Provided information

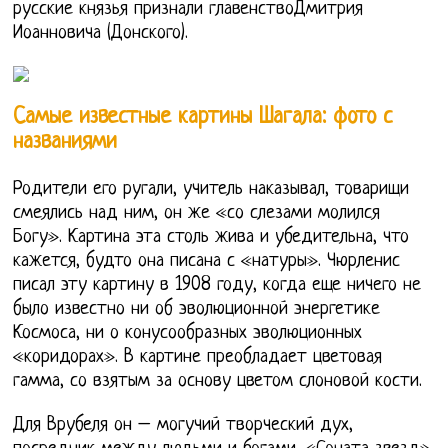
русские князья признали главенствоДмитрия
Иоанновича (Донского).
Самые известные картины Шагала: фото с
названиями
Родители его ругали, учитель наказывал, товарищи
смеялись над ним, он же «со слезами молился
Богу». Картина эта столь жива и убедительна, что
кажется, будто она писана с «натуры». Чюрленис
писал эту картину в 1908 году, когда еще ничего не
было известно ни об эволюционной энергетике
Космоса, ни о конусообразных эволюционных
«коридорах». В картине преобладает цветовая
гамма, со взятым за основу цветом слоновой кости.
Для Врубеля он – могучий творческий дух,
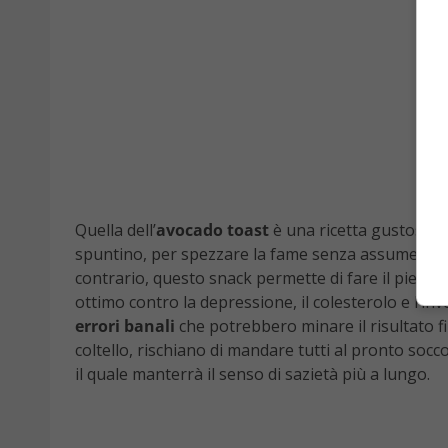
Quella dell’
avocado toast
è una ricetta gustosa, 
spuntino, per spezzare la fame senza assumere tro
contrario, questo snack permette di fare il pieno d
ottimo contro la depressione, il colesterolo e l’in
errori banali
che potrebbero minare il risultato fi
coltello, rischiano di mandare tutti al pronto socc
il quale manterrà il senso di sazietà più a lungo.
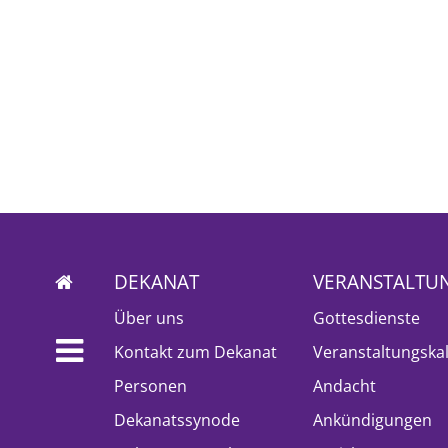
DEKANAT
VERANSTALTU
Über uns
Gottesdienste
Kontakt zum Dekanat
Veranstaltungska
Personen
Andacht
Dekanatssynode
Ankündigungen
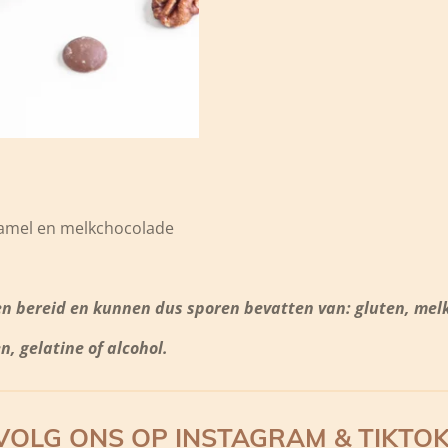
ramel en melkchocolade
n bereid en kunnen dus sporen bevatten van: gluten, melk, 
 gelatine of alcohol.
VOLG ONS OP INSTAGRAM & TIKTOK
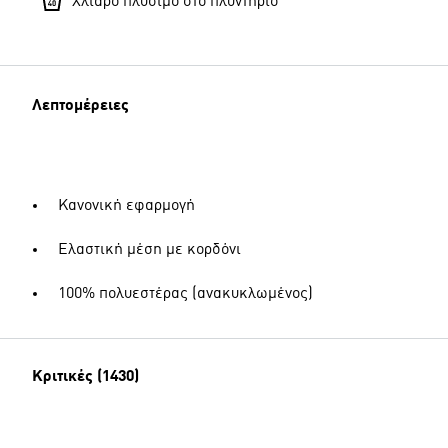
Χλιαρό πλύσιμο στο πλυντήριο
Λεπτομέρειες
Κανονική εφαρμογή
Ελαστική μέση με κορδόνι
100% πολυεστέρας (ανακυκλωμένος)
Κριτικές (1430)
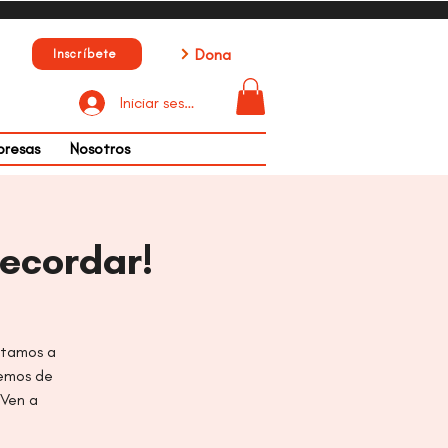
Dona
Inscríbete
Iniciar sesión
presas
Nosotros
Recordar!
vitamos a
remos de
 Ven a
==
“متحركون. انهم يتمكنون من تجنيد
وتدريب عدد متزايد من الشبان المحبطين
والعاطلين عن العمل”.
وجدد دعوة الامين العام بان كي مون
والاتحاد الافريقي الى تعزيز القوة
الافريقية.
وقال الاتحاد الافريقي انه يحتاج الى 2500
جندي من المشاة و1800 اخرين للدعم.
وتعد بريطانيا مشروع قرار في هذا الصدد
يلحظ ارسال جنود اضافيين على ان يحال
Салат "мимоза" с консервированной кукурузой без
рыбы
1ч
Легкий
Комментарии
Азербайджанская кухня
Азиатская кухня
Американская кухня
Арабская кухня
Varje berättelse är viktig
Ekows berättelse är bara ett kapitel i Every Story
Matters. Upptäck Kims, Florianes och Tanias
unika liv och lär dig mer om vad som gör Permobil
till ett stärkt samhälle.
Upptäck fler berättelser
---
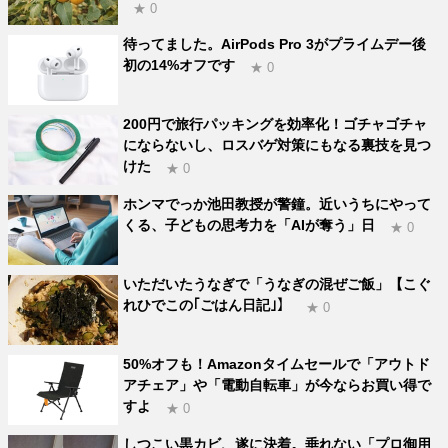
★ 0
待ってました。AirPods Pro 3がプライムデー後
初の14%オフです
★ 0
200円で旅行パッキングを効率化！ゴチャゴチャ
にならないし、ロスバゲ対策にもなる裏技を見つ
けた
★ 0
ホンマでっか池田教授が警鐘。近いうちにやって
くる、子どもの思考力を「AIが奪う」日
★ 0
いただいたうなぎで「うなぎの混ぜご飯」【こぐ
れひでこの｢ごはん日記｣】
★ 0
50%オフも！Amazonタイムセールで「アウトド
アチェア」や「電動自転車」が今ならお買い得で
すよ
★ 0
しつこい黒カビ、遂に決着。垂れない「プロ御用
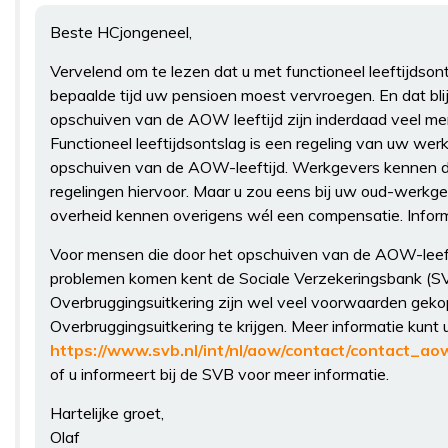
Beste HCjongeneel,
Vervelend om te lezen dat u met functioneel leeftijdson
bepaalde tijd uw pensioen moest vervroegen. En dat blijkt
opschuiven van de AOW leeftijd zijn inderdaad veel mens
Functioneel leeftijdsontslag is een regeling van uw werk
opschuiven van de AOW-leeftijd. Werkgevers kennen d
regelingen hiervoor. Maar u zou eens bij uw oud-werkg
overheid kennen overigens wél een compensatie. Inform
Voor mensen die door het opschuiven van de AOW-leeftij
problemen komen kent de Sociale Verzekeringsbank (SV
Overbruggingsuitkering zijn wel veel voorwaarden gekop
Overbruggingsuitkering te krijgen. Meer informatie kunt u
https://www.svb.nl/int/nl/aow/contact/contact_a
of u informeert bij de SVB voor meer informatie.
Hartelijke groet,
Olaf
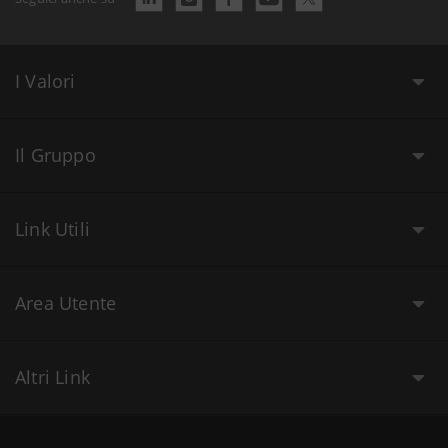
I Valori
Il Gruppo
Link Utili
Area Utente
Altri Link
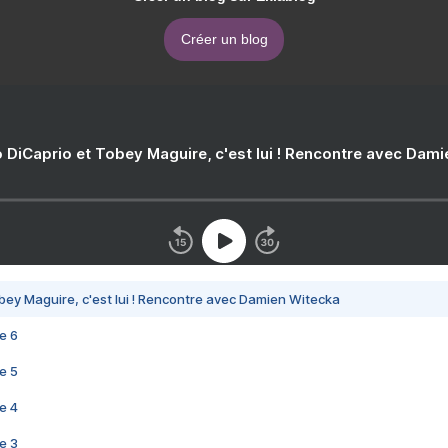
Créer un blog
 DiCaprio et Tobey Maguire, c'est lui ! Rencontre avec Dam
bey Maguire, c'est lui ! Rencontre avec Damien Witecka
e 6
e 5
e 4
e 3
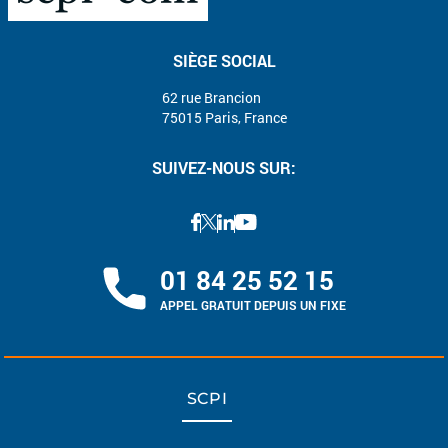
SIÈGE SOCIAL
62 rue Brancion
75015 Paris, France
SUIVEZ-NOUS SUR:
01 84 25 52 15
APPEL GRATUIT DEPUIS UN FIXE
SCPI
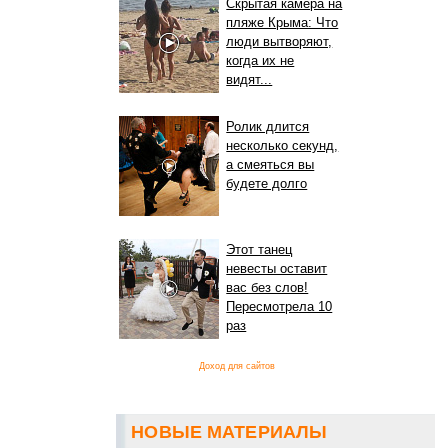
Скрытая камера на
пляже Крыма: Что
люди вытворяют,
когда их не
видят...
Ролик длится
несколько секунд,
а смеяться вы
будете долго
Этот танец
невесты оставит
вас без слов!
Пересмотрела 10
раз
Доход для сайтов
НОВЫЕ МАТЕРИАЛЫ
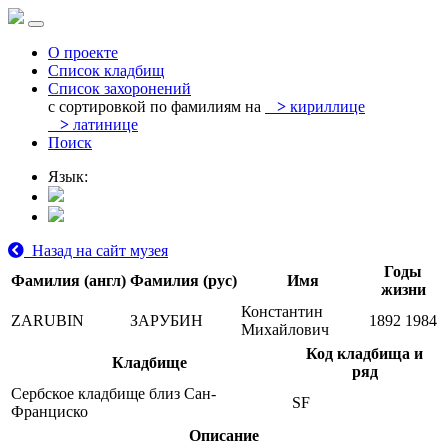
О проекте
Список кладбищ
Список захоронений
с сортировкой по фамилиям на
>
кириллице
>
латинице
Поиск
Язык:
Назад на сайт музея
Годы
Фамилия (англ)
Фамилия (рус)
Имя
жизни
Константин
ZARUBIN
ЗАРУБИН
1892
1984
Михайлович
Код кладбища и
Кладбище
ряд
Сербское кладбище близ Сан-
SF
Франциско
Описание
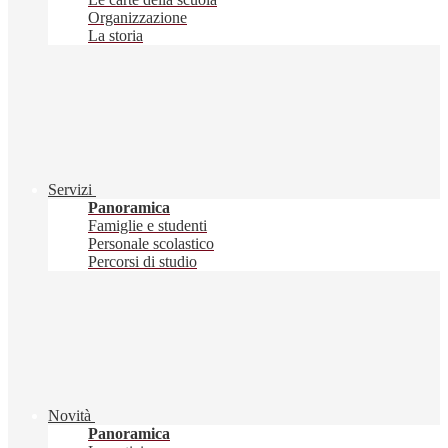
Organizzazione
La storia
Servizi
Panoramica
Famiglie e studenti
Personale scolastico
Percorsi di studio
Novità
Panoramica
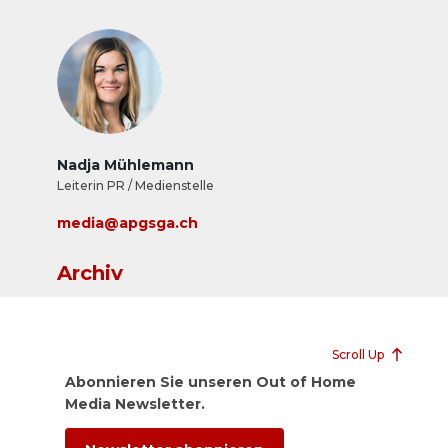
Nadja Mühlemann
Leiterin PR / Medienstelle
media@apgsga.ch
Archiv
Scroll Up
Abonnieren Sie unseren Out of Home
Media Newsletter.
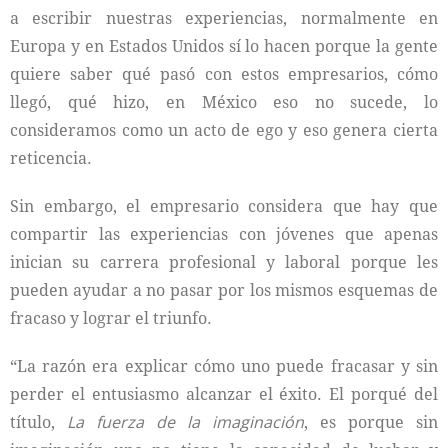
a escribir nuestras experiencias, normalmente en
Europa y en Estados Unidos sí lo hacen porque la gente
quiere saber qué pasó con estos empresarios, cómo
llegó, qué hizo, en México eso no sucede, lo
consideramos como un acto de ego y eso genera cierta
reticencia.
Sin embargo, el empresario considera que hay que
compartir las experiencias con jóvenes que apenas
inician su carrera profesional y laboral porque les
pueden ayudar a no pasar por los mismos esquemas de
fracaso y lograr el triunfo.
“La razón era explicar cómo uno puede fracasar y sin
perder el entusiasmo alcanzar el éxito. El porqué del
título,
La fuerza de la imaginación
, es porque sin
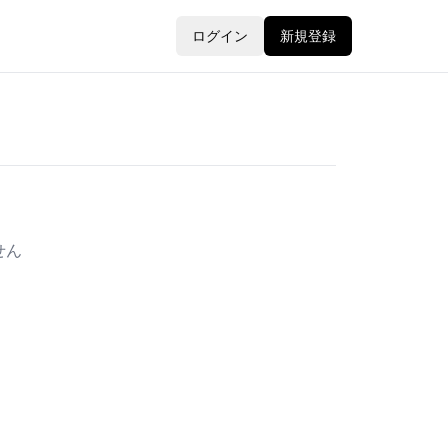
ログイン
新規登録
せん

Assignment
Every line in the data above that includes the word "opschuiven" should be copied.

Result of this exercise
opschuiven van de AOW leeftijd zijn inderdaad veel mens
opschuiven van de AOW-leeftijd. Werkgevers kennen d
Voor mensen die door het opschuiven van de AOW-leeftij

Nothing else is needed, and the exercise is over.